Le ministère de la Défense a annoncé jeudi qu'un missile Boulava lancé le 15 juillet en mer Blanche depuis le croiseur sous-marin Dmitri Donskoï s'était désintégré en vol à la suite d'une défaillance au premier étage de la fusée.

 

«À chaque fois il y a un autre incident, cette fois, c'était le premier étage du missile», observe l'analyste indépendant Pavel Felgenhauer, en allusion aux dix essais de missiles Boulava effectués jusqu'ici par la marine russe, qui se sont soldés par cinq échecs. «Il s'agit d'un important revers qui met en doute la capacité de dissuasion nucléaire de la Russie», affirme M. Felgenhauer.

 

En outre, «cela grève le budget de la défense et crée des problèmes pour le renouvellement» d'un arsenal vieillissant datant de l'Union soviétique, juge l'analyste. Selon le quotidien Kommersant paru vendredi, le ministère de la Défense consacre quelque 40% de son budget achats au programme Boulava -le plus ambitieux et le plus cher de l'armée russe- et aux sous-marins destinés à le lancer.

 

Aux yeux de l'expert belge Joseph Henrotin, «il y a un problème fondamental de conception» du Boulava (SS-NX-30 dans la classification de l'Otan), d'une portée de 8 000 kilomètres, qui peut être équipé de dix ogives nucléaires hypersoniques de 100 à 150 kilotonnes à trajectoire indépendante.

 

Ce missile est destiné à être «lancé d'un sous-marin, mais il est issu du Topol-M sol-sol (le SS-27 dans la nomenclature américaine).
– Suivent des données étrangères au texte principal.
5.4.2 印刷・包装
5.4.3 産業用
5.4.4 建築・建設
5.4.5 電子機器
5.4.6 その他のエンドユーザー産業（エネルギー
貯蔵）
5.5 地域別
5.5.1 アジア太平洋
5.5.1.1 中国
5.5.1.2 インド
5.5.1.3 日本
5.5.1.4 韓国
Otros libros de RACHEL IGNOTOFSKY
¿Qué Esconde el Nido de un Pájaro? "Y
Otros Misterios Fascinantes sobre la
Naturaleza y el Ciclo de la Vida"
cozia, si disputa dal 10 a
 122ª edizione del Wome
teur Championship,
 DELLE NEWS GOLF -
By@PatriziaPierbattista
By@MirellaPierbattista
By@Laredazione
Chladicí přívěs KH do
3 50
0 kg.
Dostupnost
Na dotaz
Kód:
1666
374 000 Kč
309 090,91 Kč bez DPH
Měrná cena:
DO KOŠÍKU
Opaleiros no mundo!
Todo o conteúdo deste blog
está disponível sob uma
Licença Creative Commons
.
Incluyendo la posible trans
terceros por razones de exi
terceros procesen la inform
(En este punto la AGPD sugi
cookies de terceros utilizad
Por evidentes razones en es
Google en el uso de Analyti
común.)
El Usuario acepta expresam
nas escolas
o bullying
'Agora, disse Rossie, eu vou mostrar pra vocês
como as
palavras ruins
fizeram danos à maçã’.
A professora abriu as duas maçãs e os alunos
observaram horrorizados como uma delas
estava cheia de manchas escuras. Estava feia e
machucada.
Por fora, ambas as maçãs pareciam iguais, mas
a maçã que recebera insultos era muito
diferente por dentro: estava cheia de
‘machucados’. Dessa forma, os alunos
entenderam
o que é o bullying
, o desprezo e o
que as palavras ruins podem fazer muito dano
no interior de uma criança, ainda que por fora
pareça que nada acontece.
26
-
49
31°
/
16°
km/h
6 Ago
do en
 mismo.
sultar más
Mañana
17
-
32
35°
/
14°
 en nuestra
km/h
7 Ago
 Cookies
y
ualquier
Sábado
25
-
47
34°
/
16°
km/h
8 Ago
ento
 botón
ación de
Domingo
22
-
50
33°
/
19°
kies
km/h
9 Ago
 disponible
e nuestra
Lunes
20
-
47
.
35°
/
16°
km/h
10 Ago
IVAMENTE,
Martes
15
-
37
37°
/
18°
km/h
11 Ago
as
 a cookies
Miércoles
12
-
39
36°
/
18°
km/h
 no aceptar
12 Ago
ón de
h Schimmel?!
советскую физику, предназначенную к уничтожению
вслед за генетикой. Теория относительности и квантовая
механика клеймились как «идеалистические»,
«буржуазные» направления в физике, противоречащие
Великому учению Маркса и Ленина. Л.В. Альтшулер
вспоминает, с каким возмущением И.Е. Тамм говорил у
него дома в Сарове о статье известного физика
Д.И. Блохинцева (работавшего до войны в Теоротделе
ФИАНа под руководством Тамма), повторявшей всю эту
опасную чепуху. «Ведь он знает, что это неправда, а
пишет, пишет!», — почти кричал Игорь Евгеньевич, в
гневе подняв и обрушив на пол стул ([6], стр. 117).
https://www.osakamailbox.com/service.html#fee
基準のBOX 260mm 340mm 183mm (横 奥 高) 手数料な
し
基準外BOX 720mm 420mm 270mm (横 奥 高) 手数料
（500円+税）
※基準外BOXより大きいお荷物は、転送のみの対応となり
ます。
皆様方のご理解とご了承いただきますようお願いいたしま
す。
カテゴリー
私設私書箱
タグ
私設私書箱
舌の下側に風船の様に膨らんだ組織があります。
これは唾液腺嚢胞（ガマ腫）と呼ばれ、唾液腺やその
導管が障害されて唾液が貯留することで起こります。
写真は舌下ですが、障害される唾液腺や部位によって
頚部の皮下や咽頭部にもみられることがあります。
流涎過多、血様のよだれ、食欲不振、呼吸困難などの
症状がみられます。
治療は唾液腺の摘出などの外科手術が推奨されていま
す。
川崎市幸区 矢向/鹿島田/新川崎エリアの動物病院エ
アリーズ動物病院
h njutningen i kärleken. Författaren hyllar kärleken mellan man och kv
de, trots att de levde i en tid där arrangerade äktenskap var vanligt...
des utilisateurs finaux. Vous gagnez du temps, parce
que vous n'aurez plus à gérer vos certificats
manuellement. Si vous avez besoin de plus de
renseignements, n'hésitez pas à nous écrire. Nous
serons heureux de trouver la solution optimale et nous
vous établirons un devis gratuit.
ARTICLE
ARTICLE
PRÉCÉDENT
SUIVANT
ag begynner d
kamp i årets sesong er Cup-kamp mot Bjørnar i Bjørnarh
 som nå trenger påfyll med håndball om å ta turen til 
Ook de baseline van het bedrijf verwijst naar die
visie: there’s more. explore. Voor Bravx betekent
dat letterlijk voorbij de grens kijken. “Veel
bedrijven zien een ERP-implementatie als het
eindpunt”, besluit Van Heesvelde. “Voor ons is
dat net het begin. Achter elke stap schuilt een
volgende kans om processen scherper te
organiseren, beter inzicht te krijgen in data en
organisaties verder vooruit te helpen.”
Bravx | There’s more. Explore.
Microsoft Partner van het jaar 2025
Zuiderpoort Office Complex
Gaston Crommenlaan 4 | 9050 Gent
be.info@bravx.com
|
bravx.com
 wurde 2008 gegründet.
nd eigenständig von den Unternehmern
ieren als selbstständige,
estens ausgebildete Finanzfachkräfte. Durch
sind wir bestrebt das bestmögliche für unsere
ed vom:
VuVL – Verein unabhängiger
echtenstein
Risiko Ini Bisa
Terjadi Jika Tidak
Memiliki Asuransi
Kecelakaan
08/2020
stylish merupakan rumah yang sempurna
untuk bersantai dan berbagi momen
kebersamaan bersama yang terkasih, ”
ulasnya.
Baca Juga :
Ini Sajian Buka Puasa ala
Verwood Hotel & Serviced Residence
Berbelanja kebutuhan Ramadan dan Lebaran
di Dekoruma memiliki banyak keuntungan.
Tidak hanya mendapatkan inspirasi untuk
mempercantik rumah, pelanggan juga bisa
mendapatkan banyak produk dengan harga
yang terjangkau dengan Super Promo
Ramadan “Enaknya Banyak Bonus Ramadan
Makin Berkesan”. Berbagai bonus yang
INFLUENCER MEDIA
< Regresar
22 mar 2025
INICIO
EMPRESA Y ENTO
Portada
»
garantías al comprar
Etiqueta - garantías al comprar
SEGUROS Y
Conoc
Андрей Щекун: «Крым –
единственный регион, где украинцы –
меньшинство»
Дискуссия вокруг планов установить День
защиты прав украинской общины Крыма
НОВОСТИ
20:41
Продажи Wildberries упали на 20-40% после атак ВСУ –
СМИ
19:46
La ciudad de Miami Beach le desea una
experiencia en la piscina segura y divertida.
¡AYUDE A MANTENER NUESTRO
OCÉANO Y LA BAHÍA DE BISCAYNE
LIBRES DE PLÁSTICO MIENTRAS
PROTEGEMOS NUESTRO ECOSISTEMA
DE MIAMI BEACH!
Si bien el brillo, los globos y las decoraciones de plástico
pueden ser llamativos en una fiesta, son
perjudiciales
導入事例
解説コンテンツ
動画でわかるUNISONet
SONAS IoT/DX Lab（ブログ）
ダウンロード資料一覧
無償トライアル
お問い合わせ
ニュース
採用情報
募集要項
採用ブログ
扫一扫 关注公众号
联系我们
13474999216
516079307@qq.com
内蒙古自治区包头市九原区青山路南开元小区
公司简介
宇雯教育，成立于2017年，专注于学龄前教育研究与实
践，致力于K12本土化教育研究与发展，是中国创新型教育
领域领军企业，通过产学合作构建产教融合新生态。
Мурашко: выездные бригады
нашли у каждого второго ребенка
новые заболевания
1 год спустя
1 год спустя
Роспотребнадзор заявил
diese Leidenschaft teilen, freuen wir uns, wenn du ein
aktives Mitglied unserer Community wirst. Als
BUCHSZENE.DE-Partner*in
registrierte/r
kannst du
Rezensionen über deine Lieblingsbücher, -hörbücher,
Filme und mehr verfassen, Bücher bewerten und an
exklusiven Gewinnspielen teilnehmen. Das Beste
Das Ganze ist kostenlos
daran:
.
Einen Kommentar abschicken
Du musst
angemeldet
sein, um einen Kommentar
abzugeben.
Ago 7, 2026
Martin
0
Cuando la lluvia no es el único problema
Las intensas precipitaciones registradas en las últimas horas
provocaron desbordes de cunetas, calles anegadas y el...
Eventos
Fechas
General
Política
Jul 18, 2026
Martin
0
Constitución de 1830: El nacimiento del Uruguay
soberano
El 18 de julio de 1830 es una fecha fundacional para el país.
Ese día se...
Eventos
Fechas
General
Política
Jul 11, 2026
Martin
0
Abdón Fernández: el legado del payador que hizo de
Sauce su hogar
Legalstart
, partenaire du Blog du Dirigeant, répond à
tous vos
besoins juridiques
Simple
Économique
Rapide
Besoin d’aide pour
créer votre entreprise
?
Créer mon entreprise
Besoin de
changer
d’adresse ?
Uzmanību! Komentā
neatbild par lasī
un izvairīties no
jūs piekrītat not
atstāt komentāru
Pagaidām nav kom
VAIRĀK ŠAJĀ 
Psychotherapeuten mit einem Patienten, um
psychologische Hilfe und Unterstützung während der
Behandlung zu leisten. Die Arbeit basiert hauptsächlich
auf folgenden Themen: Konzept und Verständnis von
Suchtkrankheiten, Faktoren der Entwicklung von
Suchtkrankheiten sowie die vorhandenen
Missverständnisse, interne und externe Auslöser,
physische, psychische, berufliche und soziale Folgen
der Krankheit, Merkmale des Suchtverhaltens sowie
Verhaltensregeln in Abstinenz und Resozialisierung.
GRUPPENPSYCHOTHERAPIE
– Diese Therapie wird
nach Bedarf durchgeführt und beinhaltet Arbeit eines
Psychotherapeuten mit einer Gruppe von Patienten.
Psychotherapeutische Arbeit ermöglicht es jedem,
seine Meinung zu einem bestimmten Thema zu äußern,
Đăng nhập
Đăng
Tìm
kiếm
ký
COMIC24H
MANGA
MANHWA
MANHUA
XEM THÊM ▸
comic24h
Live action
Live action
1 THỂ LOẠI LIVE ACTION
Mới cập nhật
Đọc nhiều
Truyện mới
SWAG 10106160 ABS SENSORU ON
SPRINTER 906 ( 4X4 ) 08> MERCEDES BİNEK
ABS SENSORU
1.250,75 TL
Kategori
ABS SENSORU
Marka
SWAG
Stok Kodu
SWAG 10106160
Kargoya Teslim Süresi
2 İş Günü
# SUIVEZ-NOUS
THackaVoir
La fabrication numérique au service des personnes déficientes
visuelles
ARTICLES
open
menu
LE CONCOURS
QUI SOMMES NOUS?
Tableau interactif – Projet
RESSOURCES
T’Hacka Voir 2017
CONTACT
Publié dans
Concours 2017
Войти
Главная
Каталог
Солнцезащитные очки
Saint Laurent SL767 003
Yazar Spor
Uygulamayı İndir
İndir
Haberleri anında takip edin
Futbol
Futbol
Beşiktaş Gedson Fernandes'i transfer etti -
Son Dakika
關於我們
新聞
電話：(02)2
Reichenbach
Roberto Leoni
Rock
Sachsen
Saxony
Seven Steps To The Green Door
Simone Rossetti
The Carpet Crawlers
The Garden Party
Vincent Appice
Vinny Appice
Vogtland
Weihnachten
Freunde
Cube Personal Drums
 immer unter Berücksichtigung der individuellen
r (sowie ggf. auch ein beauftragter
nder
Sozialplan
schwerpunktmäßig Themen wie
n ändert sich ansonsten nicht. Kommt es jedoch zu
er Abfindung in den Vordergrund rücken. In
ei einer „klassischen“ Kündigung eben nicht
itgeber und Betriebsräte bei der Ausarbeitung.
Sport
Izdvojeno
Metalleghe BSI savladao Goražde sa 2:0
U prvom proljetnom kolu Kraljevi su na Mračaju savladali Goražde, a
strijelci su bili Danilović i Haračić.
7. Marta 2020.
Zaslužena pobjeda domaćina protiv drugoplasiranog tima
Ca ne marche pas bien», souligne M. Henrotin, rédacteur en chef de la revue mensuelle française «Défense et Sécurité internationale» (DSI). «L'engin mer-sol est éjecté du tube d'un sous-marin par une charge d'air comprimé, passe à travers l'eau, -ce pour quoi en particulier un engin sol-sol n'est pas conçu- puis son moteur s'allume seulement quand il est hors de l'eau», explique l'analyste.

 

«Les Américains avaient essayé le concept (passer d'une fusée sol-sol à une fusée mer-sol) dans les années 50 mais ça ne tenait pas la route», dit-il. Selon lui, «la crédibilité de la Russie est menacée par ces difficultés techniques». «Cela ne sert pas sa position dans les négociations» avec les États-Unis sur un nouvel accord de désarmement nucléaire, destiné à remplacer le traité START I, dit-il. Compte tenu des échecs à répétition du Boulava, «il est évident qu'il faut mettre fin à ces tests et cesser de jeter l'argent par les fenêtres», estime pour sa part le directeur de l'Institut russe d'analyse politique et de défense, Alexandre Khamtchikine, cité par l'agence Interfax.

 

Mais l'armée ne l'entend pas de cette oreille. Les essais de Boulava vont se poursuivre, a indiqué une source au sein du complexe militaro-industriel russe, citée par les agences Interfax et Itar-Tass. Le missile doit équiper les sous-marins nucléaires lanceurs d'engins de 4e génération de la marine russe de classe Borée (projet 955) qui sont en construction à l'usine Sevmach (Iouri Dolgorouki, Alexandre Nevski et Vladimir Monomakh). La Russie envisage de construire huit sous-marins de ce type avant 2015.